Navigare necesse est (1)

Ana Vidal, 02.08.10

 

«No começo, muito antes de qualquer gesto, qualquer iniciativa ou vontade deliberada de viajar, o corpo trabalha, à semelhança dos metais sob a canícula do Sol. (...) Toda a genealogia se perde nas águas mornas de um líquido amniótico, esse banho estelar primitivo em que cintilam as estrelas com as quais, mais tarde, se fazem os mapas do céu. O desejo de viagem tem a sua fonte nessa água lustral e morna, alimenta-se estranhamente desse manto metafísico e dessa ontologia germinativa.

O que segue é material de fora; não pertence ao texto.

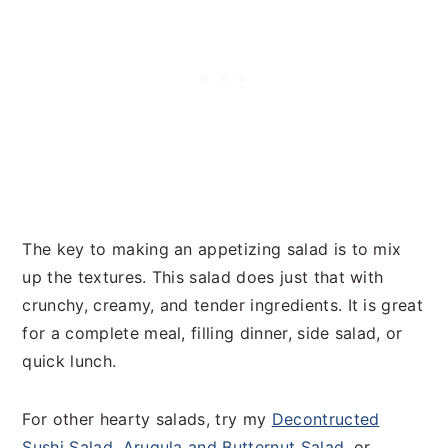
The key to making an appetizing salad is to mix
up the textures. This salad does just that with
crunchy, creamy, and tender ingredients. It is great
for a complete meal, filling dinner, side salad, or
quick lunch.
For other hearty salads, try my
Decontructed
Sushi Salad
,
Arugula and Butternut Salad
, or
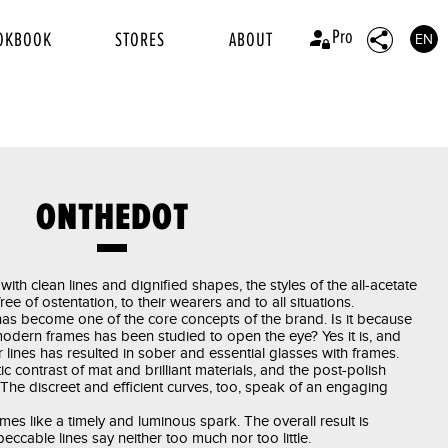
Pro
OKBOOK
STORES
ABOUT
EN
ONTHEDOT
with clean lines and dignified shapes, the styles of the all-acetate
 of ostentation, to their wearers and to all situations.
as become one of the core concepts of the brand. Is it because
 modern frames has been studied to open the eye? Yes it is, and
 lines has resulted in sober and essential glasses with frames.
 contrast of mat and brilliant materials, and the post-polish
. The discreet and efficient curves, too, speak of an engaging
mes like a timely and luminous spark. The overall result is
peccable lines say neither too much nor too little.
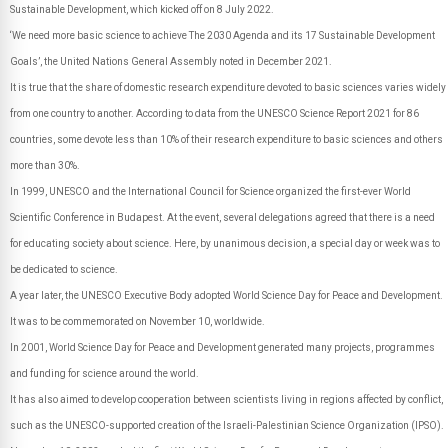
Sustainable Development, which kicked off on 8 July 2022.
‘We need more basic science to achieve The 2030 Agenda and its 17 Sustainable Development
Goals’, the United Nations General Assembly noted in December 2021.
It is true that the share of domestic research expenditure devoted to basic sciences varies widely
from one country to another. According to data from the UNESCO Science Report 2021 for 86
countries, some devote less than 10% of their research expenditure to basic sciences and others
more than 30%.
In 1999, UNESCO and the International Council for Science organized the first-ever World
Scientific Conference in Budapest. At the event, several delegations agreed that there is a need
for educating society about science. Here, by unanimous decision, a special day or week was to
be dedicated to science.
A year later, the UNESCO Executive Body adopted World Science Day for Peace and Development.
It was to be commemorated on November 10, worldwide.
In 2001, World Science Day for Peace and Development generated many projects, programmes
and funding for science around the world.
It has also aimed to develop cooperation between scientists living in regions affected by conflict,
such as the UNESCO-supported creation of the Israeli-Palestinian Science Organization (IPSO).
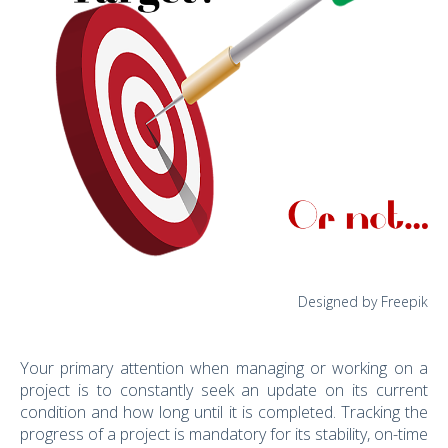
Designed by Freepik
Your primary attention when managing or working on a
project is to constantly seek an update on its current
condition and how long until it is completed. Tracking the
progress of a project is mandatory for its stability, on-time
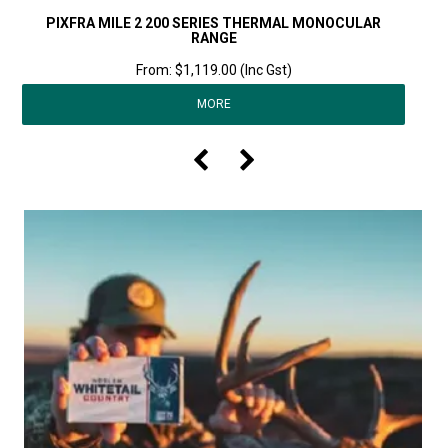
PIXFRA MILE 2 200 SERIES THERMAL MONOCULAR
RANGE
$1,119.00 (Inc Gst)
MORE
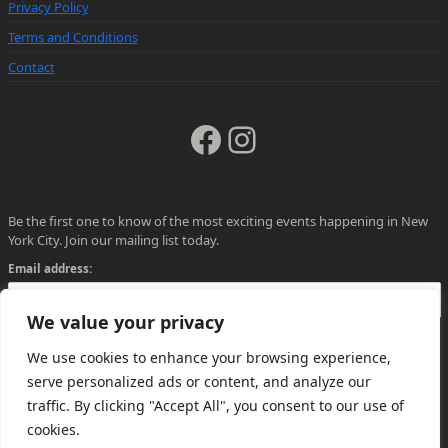
Privacy Policy
Terms and Conditions
Contact
Facebook
Instagram
Be the first one to know of the most exciting events happening in New
York City. Join our mailing list today.
Email address:
We value your privacy
We use cookies to enhance your browsing experience,
serve personalized ads or content, and analyze our
traffic. By clicking "Accept All", you consent to our use of
cookies.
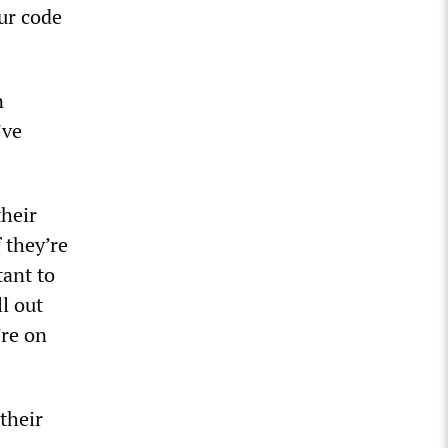
ur code
n
’ve
heir
 they’re
tant to
l out
’re on
their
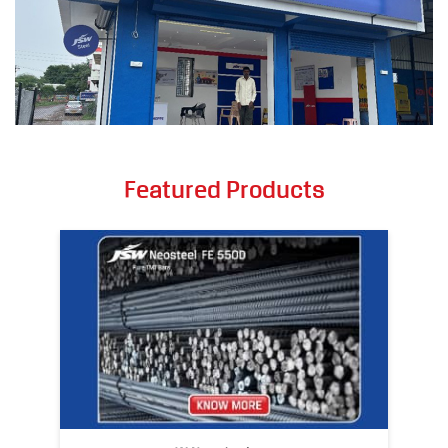
Featured Products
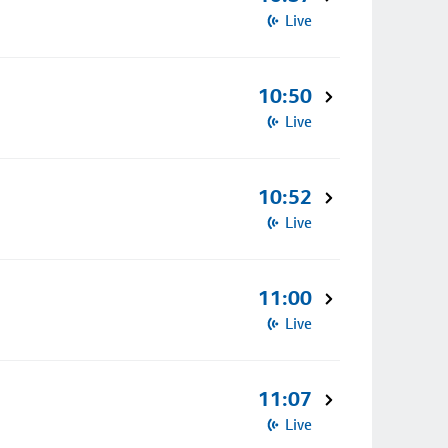
Live
10:50
Live
10:52
Live
11:00
Live
11:07
Live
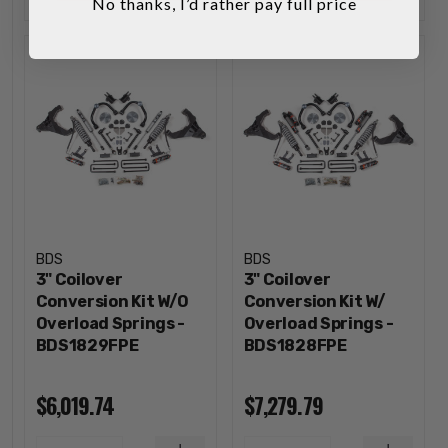
No thanks, I’d rather pay full price
BDS
BDS
3" Coilover
3" Coilover
Conversion Kit W/O
Conversion Kit W/
Overload Springs -
Overload Springs -
BDS1829FPE
BDS1828FPE
$6,019.74
$7,279.79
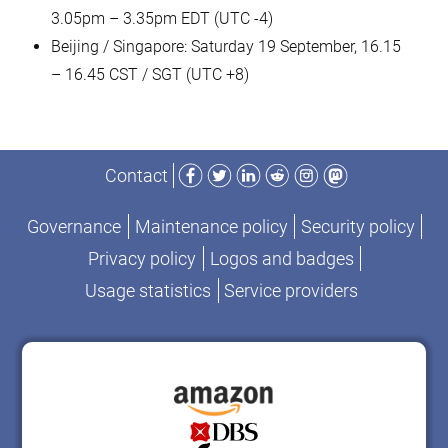
3.05pm – 3.35pm EDT (UTC -4)
Beijing / Singapore: Saturday 19 September, 16.15
– 16.45 CST / SGT (UTC +8)
Facebook
Twitter
LinkedIn
Reddit
Instagram
Mastodon
Contact
Governance
Maintenance policy
Security policy
Privacy policy
Logos and badges
Usage statistics
Service providers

Mais tarde, muito mais tarde, cada qual se descobre nómada ou sedentário, amador de fluxo, de transportes, de deslocações, ou apaixonado pelo estatismo, imobilidade e raízes. (...) Os primeiros gostam da estrada, longa e interminável, sinuosa e ziguezagueante, os segundos adoram o solo, sombrio e profundo, húmido e misterioso. Estes dois princípios existem não tanto em estado puro, sob a forma de arquétipos, mas em componentes indiscerníveis no pormenor de cada individualidade.»

 

É assim que começa o belíssimo livro de Michel Onfray, a minha leitura de viagem nestas curtas férias em Itália. Chama-se "Teoria da Viagem - Uma poética da geografia" (Quetzal, textos breves) esta pequena pérola que descobri na Feira do Livro de Lisboa, a melhor compra que lá fiz este ano e que recomendo a todos os viajantes inveterados. Cada linha de cada parágrafo de cada página me diz, de uma forma claríssima, o como e o porquê daquilo que eu sempre soube no meu íntimo: pertenço, sem qualquer dúvida, à tribo dos nómadas. Não saberia explicar-vos porque me sossega tanto a confirmação de um desassossego assumido e irremediável. Mas é exactamente isso que acontece, ao reconhecer-me neste livro como se ele fosse um espelho. Não resisto a incluir pequenas citações dele nas crónicas que se seguirem. Se é verdade que o mundo vai resistindo sempre às nossas tentativas de traduzi-lo em palavras, não o é menos que toda a viagem é uma possível aproximação da compreensão desse mundo. Tentar, tentar sempre, é o que nos cabe.